Why Huntington Bank?
Huntington Bank is a full-service bank that’s been around since 1866. They have branches and offices in 7 states across the Midwest region and pride themselves on their slogan, ‘Welcome’. The ‘Welcome’ philosophy speaks to the fact that any and everyone is welcome regardless of where you work, and how large or small your money goals are.
Huntington wants to focus on deep relationship building in order to meet each person’s specific needs. Huntington prides itself on 3 core values:
- Can-Do Attitude
- Service Heart
- Forward Thinking
All of which, I can wholeheartedly agree with. Seeing that Huntington provides quality banking products, is motivated to help customers win financially, and prioritizes serving in the community and giving back are all reasons that motivated me to join the family.
Opening an Account
Huntington Bank offers checking, savings, and CD accounts along with credit cards on the personal side. You can open an account online but I decided to visit a branch and open an account in person since it was pretty close.
When my husband and I sat down with a banker, she initially asked us what our goals were. This was pretty refreshing because I could see that she cared about matching us with the right products to fit our needs.
We really didn’t know about all their account offerings so it wouldn’t have been the best idea for us to just pick an account without any research or background info.
We told the banker how we’d purchased our first home last year and already had some savings but wanted to really focus on managing our cash flow day-to-day.
We decided that the Asterisk-Free® joint checking account was the best option for us right now and we may consider upgrading to the Huntington 5 Checking® account in the future.
Going through paperwork, selecting our debit cards, and setting up online banking only took about 45 minutes. We were glad to handle everything right then and there without having to follow up or submit additional info.
With Asterisk-Free Checking, There are:
- No monthly maintenance fees
- No minimum balance requirements
- 24-Hour Grace® (to avoid overdraft fees – find out at more huntington.com/grace)
- Mobile banking and deposits
- Email and text alerts (as always, message and data rates apply)
- Online bill pay
One feature I’m super excited to start using is The Hub. It comes with savings and MMA accounts and can be accessed via mobile banking.
A New Digital Banking Experience
The Hub is Huntington’s digital banking tool that helps look out for your financial future. The Hub tracks your spending and organizes it by category so you know exactly where your money is going.
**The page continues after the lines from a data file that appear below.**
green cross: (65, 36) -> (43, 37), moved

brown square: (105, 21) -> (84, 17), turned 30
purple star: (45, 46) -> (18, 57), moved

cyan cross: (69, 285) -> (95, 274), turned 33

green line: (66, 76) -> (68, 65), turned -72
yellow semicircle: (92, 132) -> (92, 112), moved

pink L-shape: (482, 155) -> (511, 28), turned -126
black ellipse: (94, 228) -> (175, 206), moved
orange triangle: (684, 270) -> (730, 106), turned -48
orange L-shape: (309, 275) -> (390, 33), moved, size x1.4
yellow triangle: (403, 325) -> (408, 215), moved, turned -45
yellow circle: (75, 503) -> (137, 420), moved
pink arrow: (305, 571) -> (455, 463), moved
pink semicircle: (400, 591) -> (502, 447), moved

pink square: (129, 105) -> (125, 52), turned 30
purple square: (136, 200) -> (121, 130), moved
You can then use the Spend Setter option to set budget categories and set monthly limits to avoid overspending. I love to base my budget on real numbers and not assumptions, so I like that this feature takes your actual transaction history into account.
- Set notifications for transactions and budget updates
- Plan and track your savings over time
- Avoid surprise expenses by adding future bill payments, transfers, and direct deposits to your calendar
How Your Bank Can Help Improve Your Financial Life
Managing my money well is a huge value of mine. If you’re reading this blog, I’m sure it’s high on your priority list too. I’m a firm believer that your bank should support your financial goals and needs whether you want to pay off debt, save for a big purchase, or stop living paycheck to paycheck.
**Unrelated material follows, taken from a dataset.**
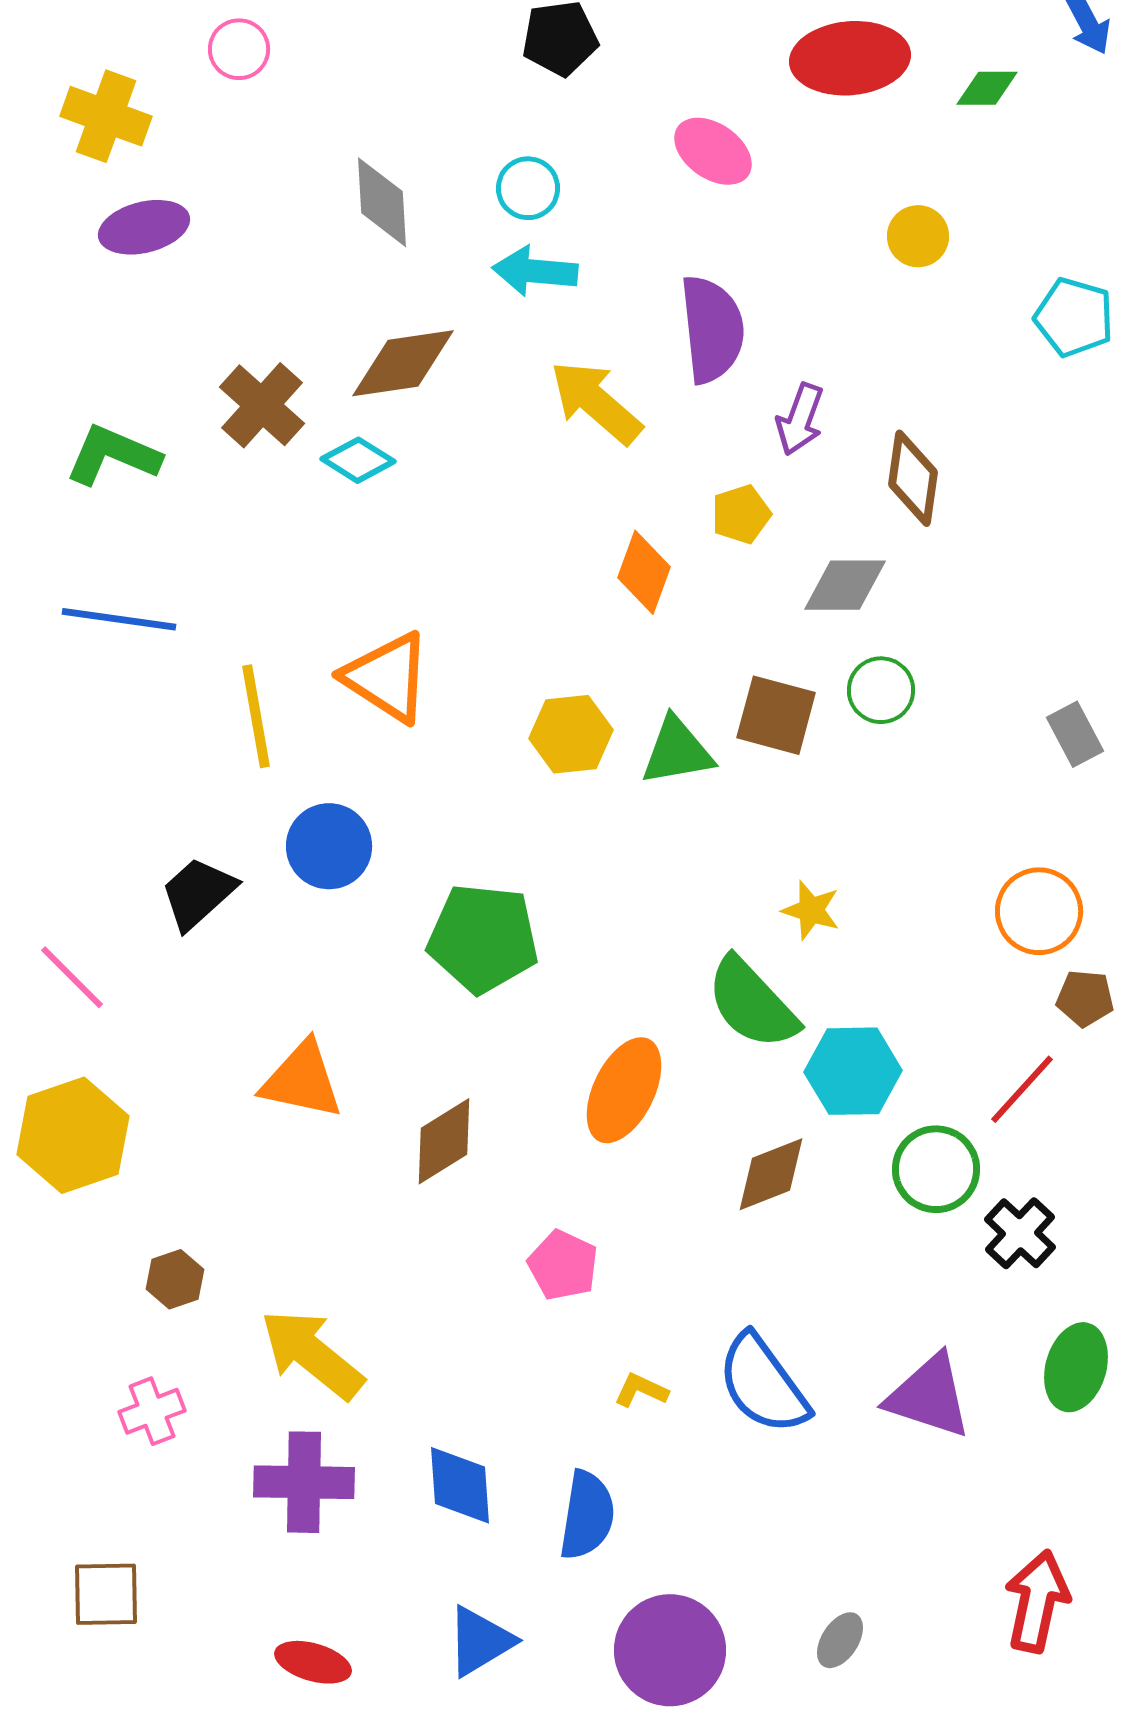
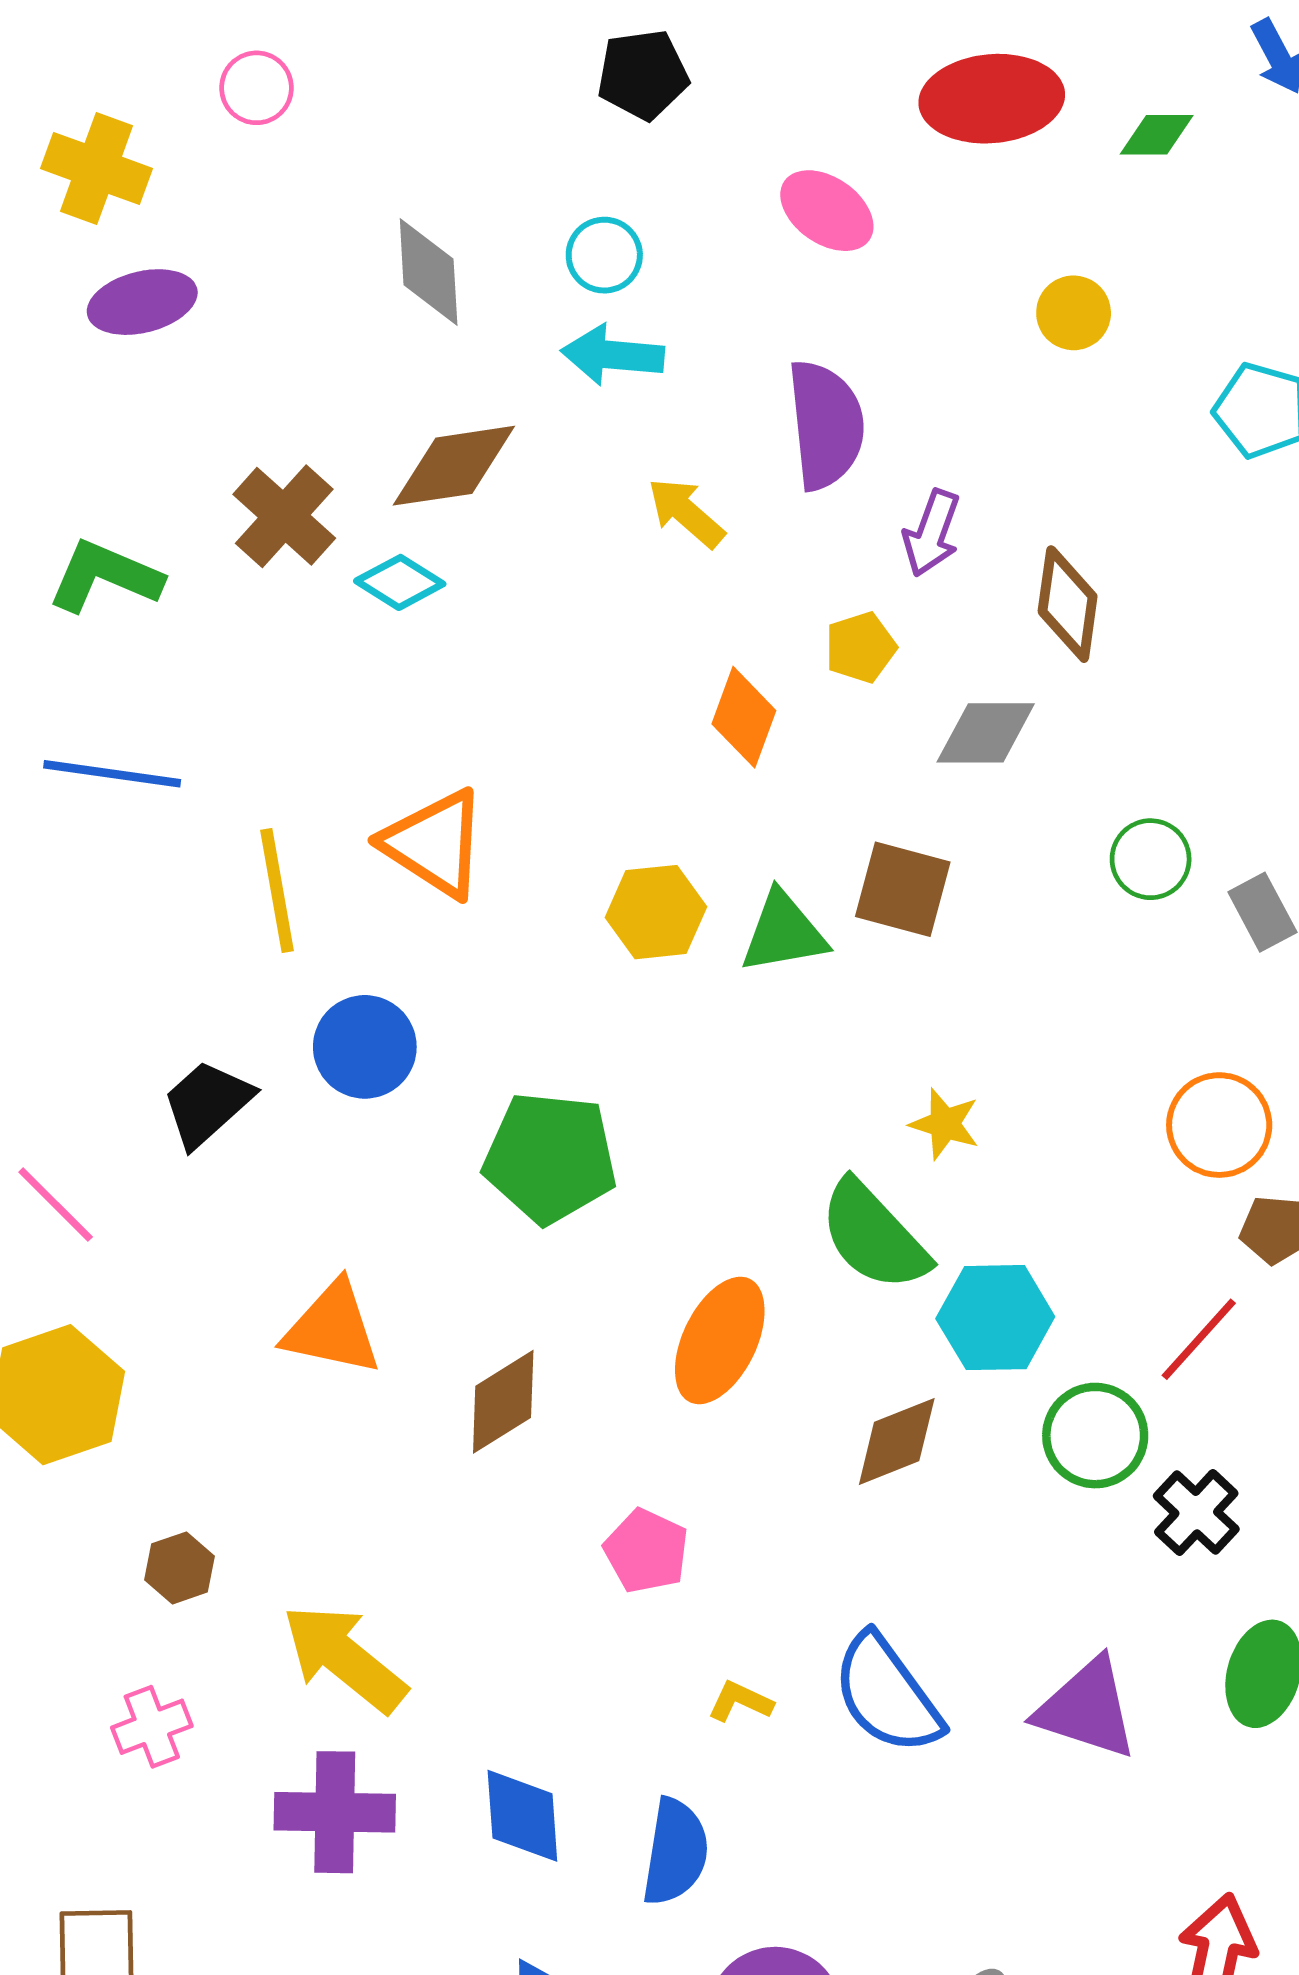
yellow arrow: (596, 402) -> (686, 513), size x0.7
green circle: (881, 690) -> (1151, 859), moved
I’m sure it comes as no surprise that my husband and I are going to be using all the insights we get from The Hub to improve our finances and hit our savings and debt payoff goals this year.
Sometimes it’s easy to use your debit or credit card to spend mindlessly. Then when you go overboard or make a mistake, you end up paying for it in banking fees along with credit card bills.
I like how Huntington Bank goes out of their way to help match you with the right banking product, track your spending automatically, and help you stick to your budget and avoid overspending with their mobile banking tools.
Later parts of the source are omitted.